Importantly, recognition of fetal life’s importance to subsequent mental illness risk has also catalyzed efforts to discover protective, and potentially preventative, interventions during pregnancy. For example, large, prospective studies have consistently associated periconceptional folic acid intake with ~50% reduction in autism risk – including among children at increased genetic risk [4]. Our work has also related increased prenatal folic acid exposure to neuroprotective effects on cortical development that persist through adolescence [5].

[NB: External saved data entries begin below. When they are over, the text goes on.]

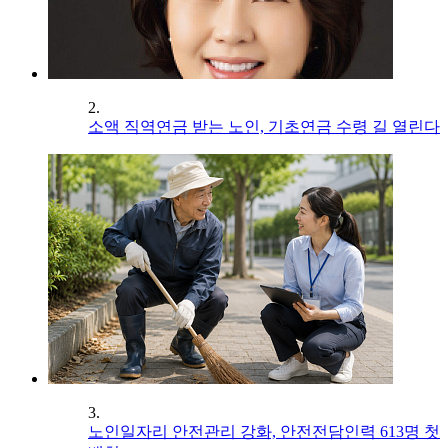
2.
소액 직역연금 받는 노인, 기초연금 수령 길 열린다
3.
노인일자리 안전관리 강화, 안전전담인력 613명 첫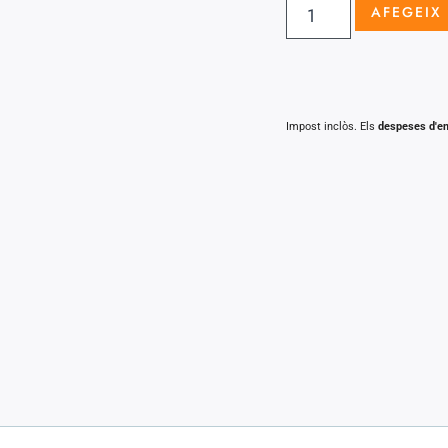
AFEGEIX 
Impost inclòs. Els
despeses d'e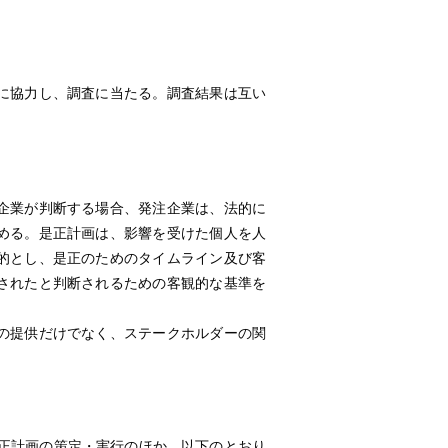
に協力し、調査に当たる。調査結果は互い
企業が判断する場合、発注企業は、法的に
める。是正計画は、影響を受けた個人を人
的とし、是正のためのタイムライン及び客
されたと判断されるための客観的な基準を
の提供だけでなく、ステークホルダーの関
正計画の策定・実行のほか、以下のとおり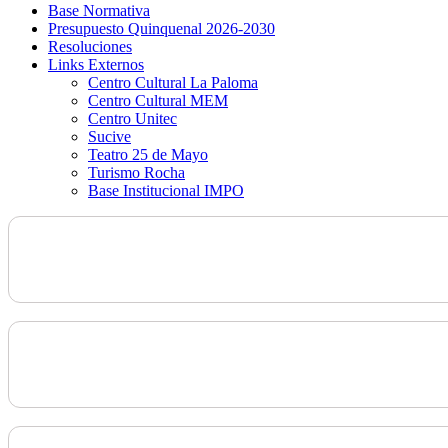
Base Normativa
Presupuesto Quinquenal 2026-2030
Resoluciones
Links Externos
Centro Cultural La Paloma
Centro Cultural MEM
Centro Unitec
Sucive
Teatro 25 de Mayo
Turismo Rocha
Base Institucional IMPO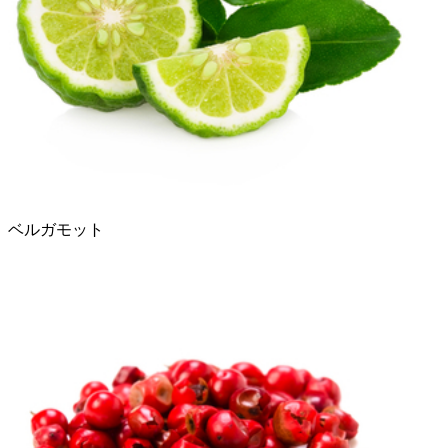
ベルガモット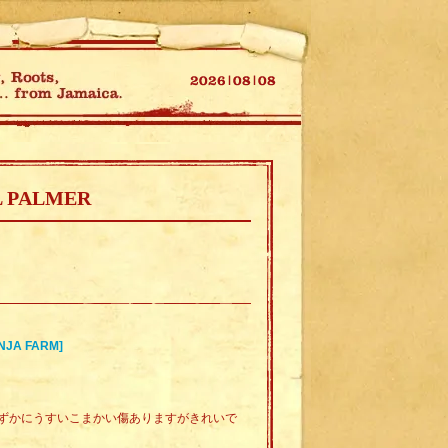
L PALMER
ANJA FARM]
ずかにうすいこまかい傷ありますがきれいで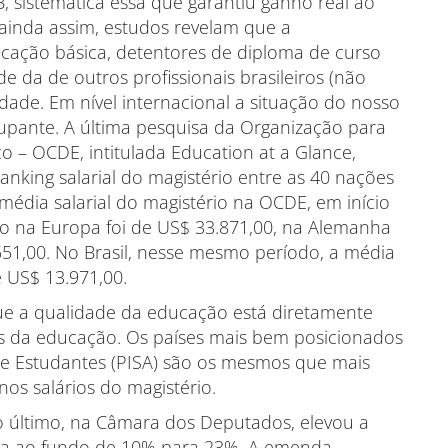
 sistemática essa que garantiu ganho real ao
ainda assim, estudos revelam que a
ação básica, detentores de diploma de curso
 da de outros profissionais brasileiros (não
dade. Em nível internacional a situação do nosso
cupante. A última pesquisa da Organização para
– OCDE, intitulada Education at a Glance,
anking salarial do magistério entre as 40 nações
 média salarial do magistério na OCDE, em início
nto na Europa foi de US$ 33.871,00, na Alemanha
1,00. No Brasil, nesse mesmo período, a média
e US$ 13.971,00.
que a qualidade da educação está diretamente
ais da educação. Os países mais bem posicionados
de Estudantes (PISA) são os mesmos que mais
nos salários do magistério.
 último, na Câmara dos Deputados, elevou a
da ao fundo de 10% para 23%. A emenda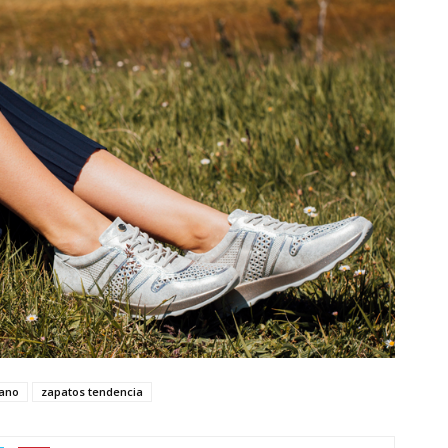
rano
zapatos tendencia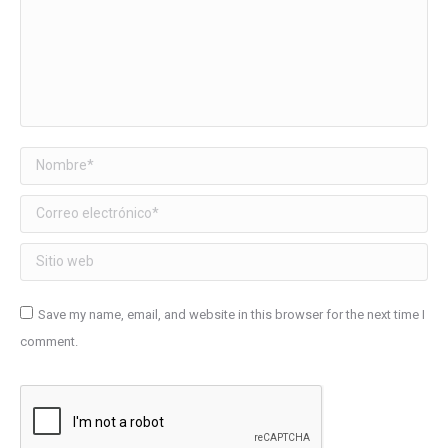
Nombre *
Correo electrónico *
Sitio web
Save my name, email, and website in this browser for the next time I
comment.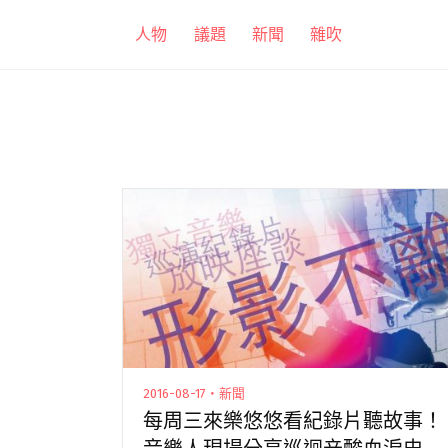
跳
人物
議題
新聞
雜吹
至
主
要
內
容
2016-08-17・新聞
每周三來樂悠悠看紀錄片聽故事！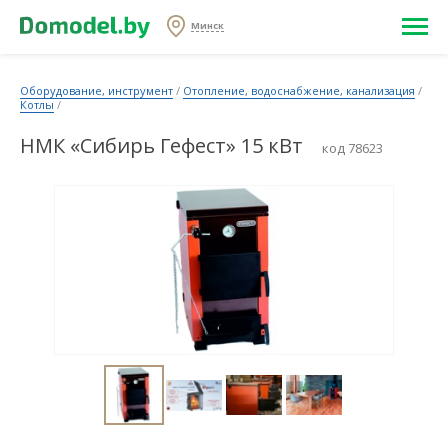
Минск
Оборудование, инструмент
/
Отопление, водоснабжение, канализация
/
Котлы
/
НМК «Сибирь Гефест» 15 кВт
код 78623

Efforts to identify additional modifiable factors in the prenatal environment that mitigate risk are ongoing, including through the planned NIH HEALthy Brain and Child Development Study which will study ~7500 children from the second trimester of pregnancy through the first decade of life. These efforts may also provide greater temporal specificity, as effects of both risk-conferring and protective exposures likely vary by gestational stage. In parallel, efforts to develop objective, non-invasive markers to document prenatal environment risks, including the study of primary teeth [6], may ultimately enhance personalized risk assessment, and herald more sophisticated and effective early interventions.